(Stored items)
Content starts

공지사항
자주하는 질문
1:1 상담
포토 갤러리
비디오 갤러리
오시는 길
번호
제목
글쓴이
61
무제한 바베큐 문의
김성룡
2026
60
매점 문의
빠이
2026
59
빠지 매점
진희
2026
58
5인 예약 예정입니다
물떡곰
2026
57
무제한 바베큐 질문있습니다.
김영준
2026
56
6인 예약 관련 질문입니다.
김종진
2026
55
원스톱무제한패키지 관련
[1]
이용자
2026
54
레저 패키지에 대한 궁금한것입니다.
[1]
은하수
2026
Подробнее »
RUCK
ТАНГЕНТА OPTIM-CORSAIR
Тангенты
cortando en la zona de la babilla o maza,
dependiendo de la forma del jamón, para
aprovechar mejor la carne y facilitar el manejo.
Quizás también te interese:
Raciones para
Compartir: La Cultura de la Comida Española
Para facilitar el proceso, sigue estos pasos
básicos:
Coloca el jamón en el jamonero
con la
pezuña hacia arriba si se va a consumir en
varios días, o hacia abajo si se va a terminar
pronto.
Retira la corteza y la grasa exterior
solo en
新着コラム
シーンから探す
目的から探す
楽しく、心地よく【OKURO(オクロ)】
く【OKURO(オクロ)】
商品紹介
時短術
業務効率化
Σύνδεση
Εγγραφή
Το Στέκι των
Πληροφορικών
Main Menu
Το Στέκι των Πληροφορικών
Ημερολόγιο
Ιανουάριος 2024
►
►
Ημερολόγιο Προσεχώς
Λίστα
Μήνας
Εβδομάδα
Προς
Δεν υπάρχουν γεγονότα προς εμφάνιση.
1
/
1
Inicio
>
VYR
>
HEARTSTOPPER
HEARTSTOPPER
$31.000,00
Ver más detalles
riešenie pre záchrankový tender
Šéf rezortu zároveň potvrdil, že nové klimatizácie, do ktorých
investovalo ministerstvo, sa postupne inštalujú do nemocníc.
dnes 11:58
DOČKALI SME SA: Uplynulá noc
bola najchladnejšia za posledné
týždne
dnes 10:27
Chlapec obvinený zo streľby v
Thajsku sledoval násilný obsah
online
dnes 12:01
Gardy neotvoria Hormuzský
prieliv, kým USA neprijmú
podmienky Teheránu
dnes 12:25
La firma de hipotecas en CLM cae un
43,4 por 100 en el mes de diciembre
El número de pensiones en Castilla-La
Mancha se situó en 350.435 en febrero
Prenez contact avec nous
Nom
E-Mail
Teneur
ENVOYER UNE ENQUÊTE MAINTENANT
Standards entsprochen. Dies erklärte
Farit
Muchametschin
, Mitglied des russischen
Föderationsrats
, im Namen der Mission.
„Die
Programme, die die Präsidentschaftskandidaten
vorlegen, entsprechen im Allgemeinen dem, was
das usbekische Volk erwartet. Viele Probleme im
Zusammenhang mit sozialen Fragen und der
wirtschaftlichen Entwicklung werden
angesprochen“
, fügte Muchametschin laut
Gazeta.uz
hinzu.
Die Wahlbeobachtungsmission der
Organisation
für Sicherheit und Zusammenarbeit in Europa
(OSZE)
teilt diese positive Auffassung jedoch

Content ends

== Work to complete ==
The answer must consist of every line from the data that contains the word "Muchametschin".

== Result of this exercise ==
Muchametschin
, fügte Muchametschin laut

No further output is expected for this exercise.